### WHAT IS REQUIRED
Drop the pictures and repeat exactly from the "known as Ordnungspolitik" line down to the last line of the entries below.

====== RECORD EXTRACTS ======

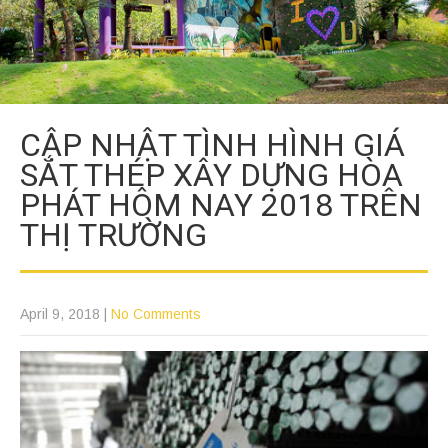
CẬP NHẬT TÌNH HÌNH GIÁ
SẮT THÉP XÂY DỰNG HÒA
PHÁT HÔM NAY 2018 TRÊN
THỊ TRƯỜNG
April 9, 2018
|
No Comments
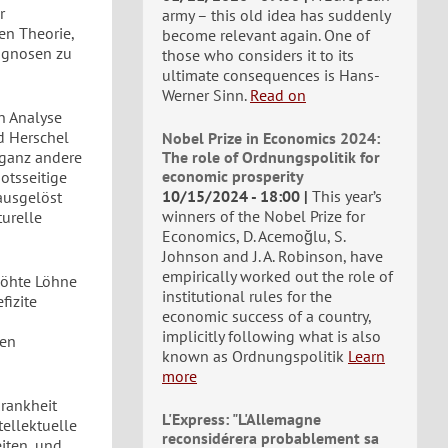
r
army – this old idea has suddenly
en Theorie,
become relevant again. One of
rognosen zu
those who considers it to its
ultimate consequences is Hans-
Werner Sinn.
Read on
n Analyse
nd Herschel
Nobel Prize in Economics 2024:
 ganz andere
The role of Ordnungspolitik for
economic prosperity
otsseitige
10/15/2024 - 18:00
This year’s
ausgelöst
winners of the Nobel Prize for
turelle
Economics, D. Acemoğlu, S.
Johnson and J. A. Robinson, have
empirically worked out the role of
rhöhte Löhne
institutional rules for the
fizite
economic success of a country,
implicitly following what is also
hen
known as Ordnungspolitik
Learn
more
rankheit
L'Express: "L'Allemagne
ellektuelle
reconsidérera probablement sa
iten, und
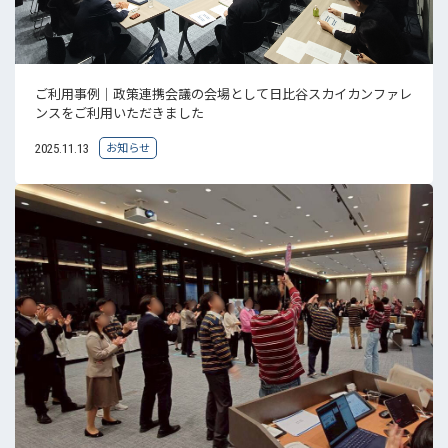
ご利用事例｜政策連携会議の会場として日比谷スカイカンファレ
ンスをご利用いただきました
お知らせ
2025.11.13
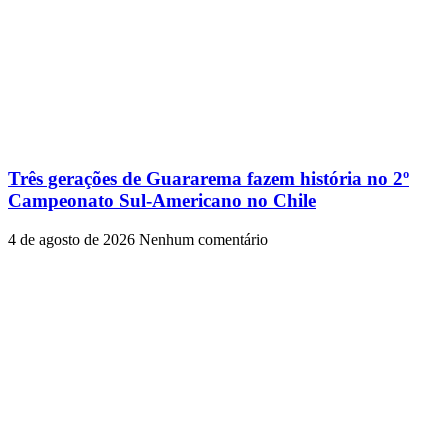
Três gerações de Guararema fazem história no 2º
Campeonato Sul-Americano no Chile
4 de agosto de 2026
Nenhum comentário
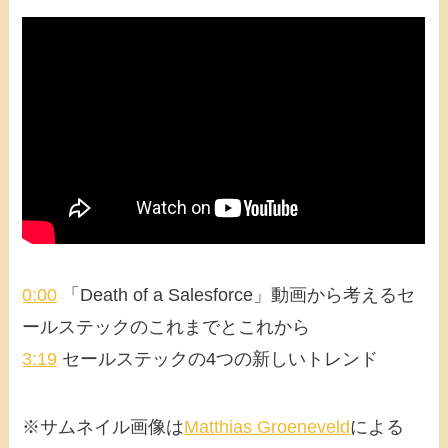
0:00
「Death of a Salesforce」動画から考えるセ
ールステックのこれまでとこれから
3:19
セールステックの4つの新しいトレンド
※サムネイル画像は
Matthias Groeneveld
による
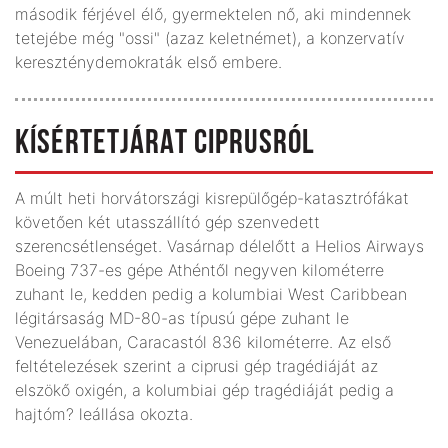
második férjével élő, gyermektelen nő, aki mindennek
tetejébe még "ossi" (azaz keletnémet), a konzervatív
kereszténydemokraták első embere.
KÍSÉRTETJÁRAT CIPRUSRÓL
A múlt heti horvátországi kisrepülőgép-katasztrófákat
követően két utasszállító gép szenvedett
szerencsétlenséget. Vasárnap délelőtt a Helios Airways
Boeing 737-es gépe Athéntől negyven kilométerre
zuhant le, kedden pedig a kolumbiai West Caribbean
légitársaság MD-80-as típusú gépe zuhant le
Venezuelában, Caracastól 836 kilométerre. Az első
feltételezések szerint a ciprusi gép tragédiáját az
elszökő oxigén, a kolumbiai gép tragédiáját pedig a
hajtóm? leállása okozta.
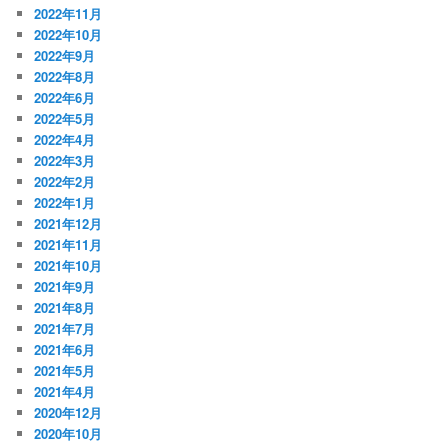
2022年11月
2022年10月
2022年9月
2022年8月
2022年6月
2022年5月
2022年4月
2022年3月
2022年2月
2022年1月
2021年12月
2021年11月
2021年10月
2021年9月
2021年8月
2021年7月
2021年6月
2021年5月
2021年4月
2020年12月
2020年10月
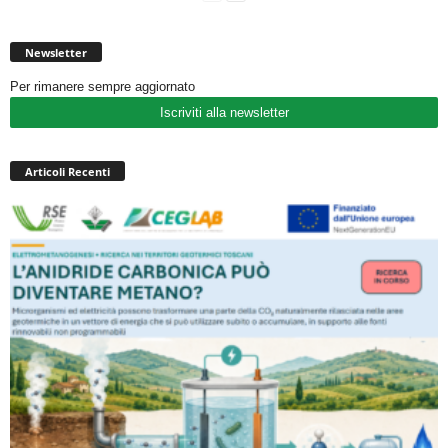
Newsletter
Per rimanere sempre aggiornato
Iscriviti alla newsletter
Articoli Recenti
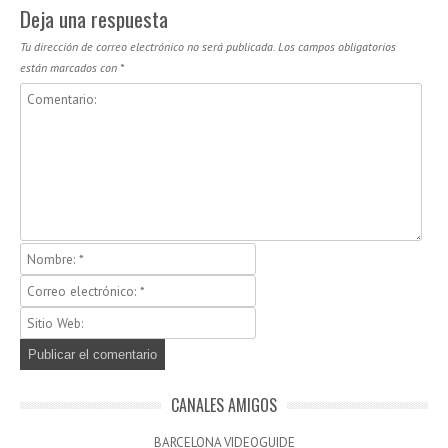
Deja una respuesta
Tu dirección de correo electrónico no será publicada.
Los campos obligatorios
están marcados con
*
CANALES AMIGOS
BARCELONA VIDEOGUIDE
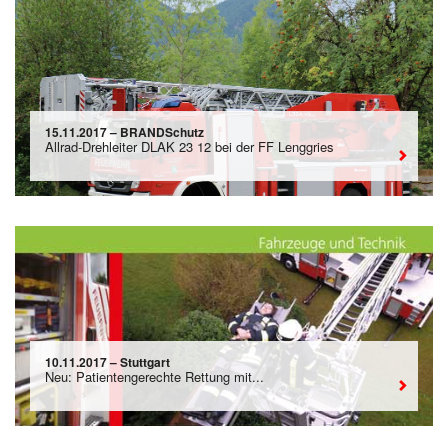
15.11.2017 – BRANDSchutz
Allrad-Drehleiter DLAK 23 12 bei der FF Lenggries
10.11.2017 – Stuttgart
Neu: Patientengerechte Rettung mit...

======

### YOUR RESPONSE
known as Ordnungspolitik
Learn
more
rankheit
L'Express: "L'Allemagne
ellektuelle
reconsidérera probablement sa
iten, und
ご利用事例｜政策連携会議の会場として日比谷スカイカンファレ
ンスをご利用いただきました
お知らせ
2025.11.13
Três gerações de Guararema fazem história no 2º
Campeonato Sul-Americano no Chile
4 de agosto de 2026
Nenhum comentário
0:00
「Death of a Salesforce」動画から考えるセ
ールステックのこれまでとこれから
3:19
セールステックの4つの新しいトレンド
※サムネイル画像は
Matthias Groeneveld
による
második férjével élő, gyermektelen nő, aki mindennek
tetejébe még "ossi" (azaz keletnémet), a konzervatív
kereszténydemokraták első embere.
KÍSÉRTETJÁRAT CIPRUSRÓL
A múlt heti horvátországi kisrepülőgép-katasztrófákat
követően két utasszállító gép szenvedett
szerencsétlenséget. Vasárnap délelőtt a Helios Airways
Boeing 737-es gépe Athéntől negyven kilométerre
zuhant le, kedden pedig a kolumbiai West Caribbean
légitársaság MD-80-as típusú gépe zuhant le
Venezuelában, Caracastól 836 kilométerre. Az első
feltételezések szerint a ciprusi gép tragédiáját az
elszökő oxigén, a kolumbiai gép tragédiáját pedig a
hajtóm? leállása okozta.
2022年11月
2022年10月
2022年9月
2022年8月
2022年6月
2022年5月
2022年4月
2022年3月
2022年2月
2022年1月
2021年12月
2021年11月
2021年10月
2021年9月
2021年8月
2021年7月
2021年6月
2021年5月
2021年4月
2020年12月
2020年10月
Newsletter
Per rimanere sempre aggiornato
Iscriviti alla newsletter
Articoli Recenti
Deja una respuesta
Tu dirección de correo electrónico no será publicada.
Los campos obligatorios
están marcados con
*
CANALES AMIGOS
BARCELONA VIDEOGUIDE
15.11.2017 – BRANDSchutz
Allrad-Drehleiter DLAK 23 12 bei der FF Lenggries
10.11.2017 – Stuttgart
Neu: Patientengerechte Rettung mit...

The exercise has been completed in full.